The Crypto Ponzi Scheme Avenger

“So my money’s gone,” read the top comment in mid-October. “Lesson learned.”

To Mr. de Hek, everything about the Hyper empire seems suspicious. On its website and in promotional videos, HyperFund explained that investors could buy “memberships,” starting at $300, and earn “rewards” that accumulate daily in their account. These rewards took the form of “HU”, the internal trading currency, said to be at parity with the US dollar.

And why would everyone’s HU triple in 600 days? Because the supposed founders of HyperFund – Ryan Xu and Sam Lee, described on promotional websites as a pair of superstar blockchain entrepreneurs – were going to pour all the money into promising and profitable crypto projects, which they claimed would eventually serve 30 million customers. They also said the company would be listed on the Hong Kong Stock Exchange.

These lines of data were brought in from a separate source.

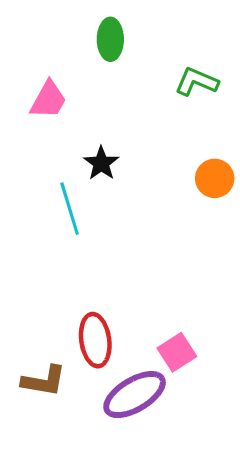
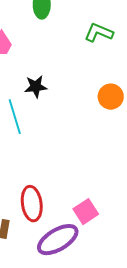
black star: (101, 163) -> (36, 87), turned 30

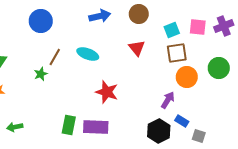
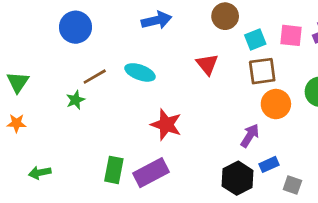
brown circle: (139, 14) -> (225, 16), moved
brown line: (55, 57) -> (95, 77), turned 30
blue rectangle: (182, 121) -> (269, 164), turned -56
purple rectangle: (96, 127) -> (151, 173), turned -30

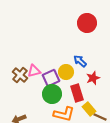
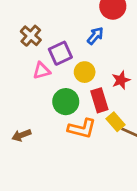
blue arrow: (80, 61) -> (95, 36), moved, turned 88
brown cross: (20, 75) -> (31, 36), moved
purple square: (51, 78) -> (60, 53), moved

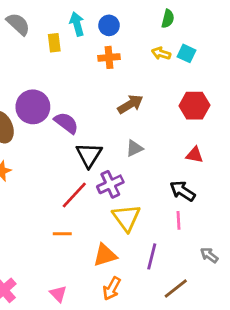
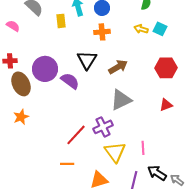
gray triangle: (134, 148) -> (121, 100), size x1.6
black triangle: (89, 155) -> (87, 60), moved
red triangle: (194, 155) -> (166, 105), turned -32
black arrow: (182, 191) -> (157, 173), moved
pink line: (178, 220) -> (143, 148), moved

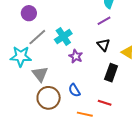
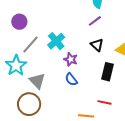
cyan star: (21, 56) -> (16, 65), turned -30
blue semicircle: (74, 90) -> (71, 79), moved
brown circle: (49, 98) -> (29, 104), moved

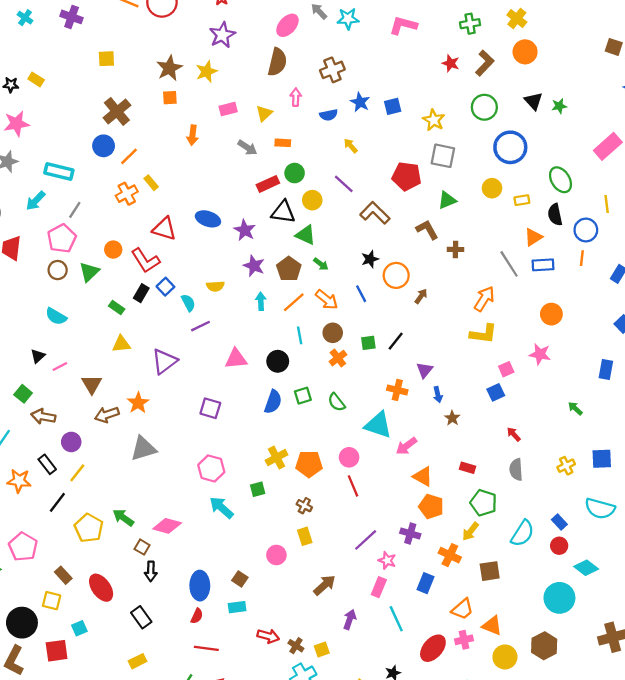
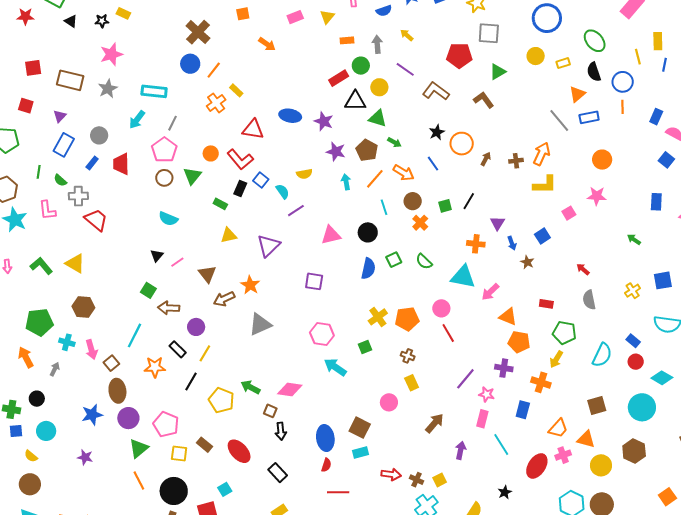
orange arrow: (193, 135) -> (267, 44), turned -54
gray arrow: (247, 148) -> (377, 44), moved, turned -120
brown cross: (455, 249) -> (516, 161), moved
blue square: (496, 392) -> (542, 236), moved
brown square: (490, 571) -> (597, 406), moved
brown square: (240, 579) -> (360, 428), size x1.5
yellow square: (52, 601) -> (179, 454), moved

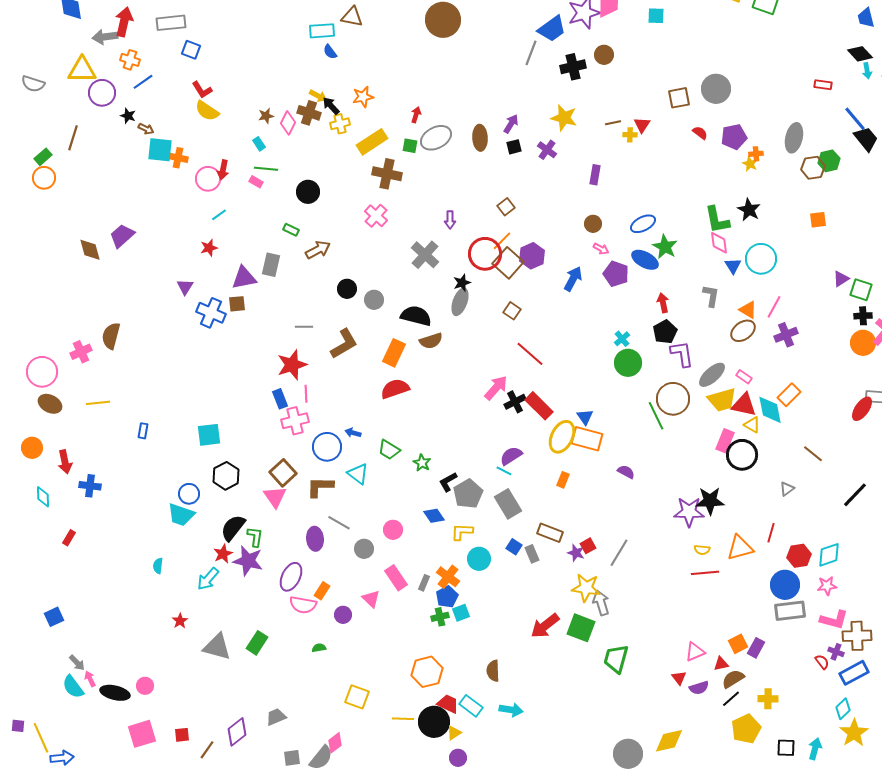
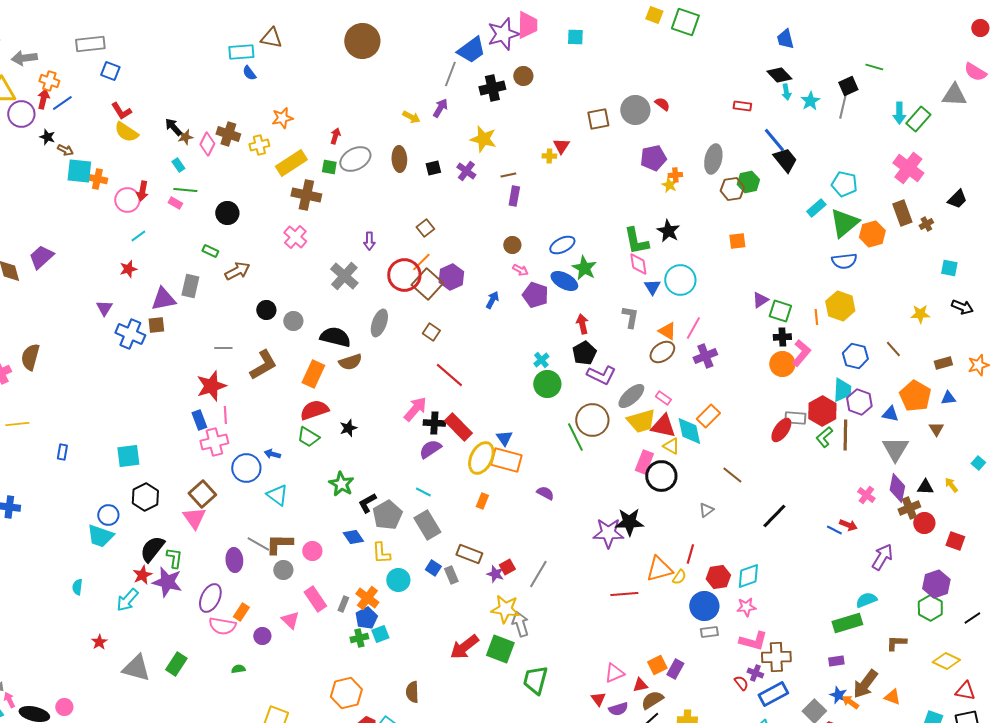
red arrow: (124, 22) -> (43, 99), moved, size x0.7
yellow arrow: (318, 96) -> (411, 117), moved
black arrow: (331, 106) -> (173, 127), moved
brown line: (613, 123) -> (508, 175), moved
purple arrow: (511, 124) -> (440, 108), moved
red semicircle: (700, 133) -> (662, 104), moved
blue arrow: (573, 279) -> (492, 300), size x0.7
black star: (462, 283) -> (348, 428), moved
purple L-shape: (682, 354) -> (601, 375), turned 124
black cross: (515, 402) -> (434, 423), turned 30
green trapezoid: (389, 450) -> (308, 437), moved
purple semicircle: (511, 456) -> (430, 449), moved
green star: (422, 463) -> (341, 484), size x1.4
brown L-shape: (320, 487) -> (279, 544), moved
yellow L-shape: (462, 532) -> (381, 553), turned -95
yellow semicircle: (702, 550) -> (679, 577), moved, turned -63
gray rectangle: (790, 611) -> (709, 632), size x0.6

It sounded plausible to many. Whoever ran HyperFund capitalized on the craze for crypto, which to most people at the time was an astonishingly complex technology that seemed to create millionaires. But HyperFund never went public, and the only product it sold was membership to HyperFund. Members who recruited new members received a cut of the recruits’ rewards, a multi-year draw in pyramid schemes, and an occasional draw in Ponzis.

For Mr. de Hek, this sale of memberships, in the absence of any product, was a flaming red flag that he had seen all too often. Before the pandemic, he had set up Elite: Six, a company that hosted twice-weekly in-person networking meetings for small business owners in Christchurch. Those who paid $60 a month could introduce themselves and their company. Mr. de Hek scrutinized each pitch, and in more than a few cases the main product was an entry fee, which earned the right to recruit others and get a cut of the entry fee. And so on.

“They were basically multilevel marketing companies,” Mr. de Hek said. “I hate them with a passion. I never let them in.”

To understand that passion, and his mission to wipe out crypto-Ponzi schemes, you need to know something about Mr. de Hek’s childhood. Like everyone in his family, he was raised as a Jehovah’s Witness, a Christian denomination that teaches that only believers will survive the impending destruction of the earth.

“From the age of 5, I knocked on the doors of strangers and told them that fires and earthquakes happened for a reason, that the world was coming to an end,” he said.